As we left, we sang of the “beautiful star of Bethlehem,” the hope of the redeemed, and asked that his light would shine on us until “the glory come.” I think that’s similar to the sentiments of Peace in the Valley, that we know we aren’t there yet, but trust that we will be and just need some light in the meantime. I’ve thought about that a lot this week, and because of that I’ve prayed more for light, and I hope that’s made a difference in the way I’ve conducted myself this week.

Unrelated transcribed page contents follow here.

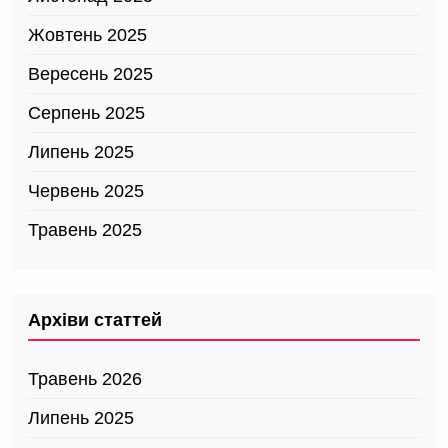
Жовтень 2025
Вересень 2025
Серпень 2025
Липень 2025
Червень 2025
Травень 2025
Архіви статтей
Травень 2026
Липень 2025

That’s what going to church can do, come to think of it. It can change your perspective: on yourself, on the people who live around you, and on God, who has answered our lost cries by coming to us in Jesus to offer us light and who will come back again someday when “the glory come” and bring us Peace in the Valley. And that I’m in the number of “poor ornery sinners” for whom he died, so maybe I can give other people, and myself, a little bit of a break when our ornery side shows.
I confess that I don’t always go to church as well as I did last Sunday, but I think that’s at least as much a “me” problem as it is a church problem.
Oh, that phrase, “go to church”: I grew up hearing that “you can’t go to church, you are the church.” I believe that, I do, but taking exception when someone talks about “going to church” is a little silly. Even though I am the church — part of it — I’m not all of it. And church, as long as we believe meeting together matters, is always going to be partly a place and time. That’s OK, because we’re people who live in space and time. And I was reminded last Sunday how much I need to carve out space and time for going to church.
Hope you’ll go to church with me this Sunday.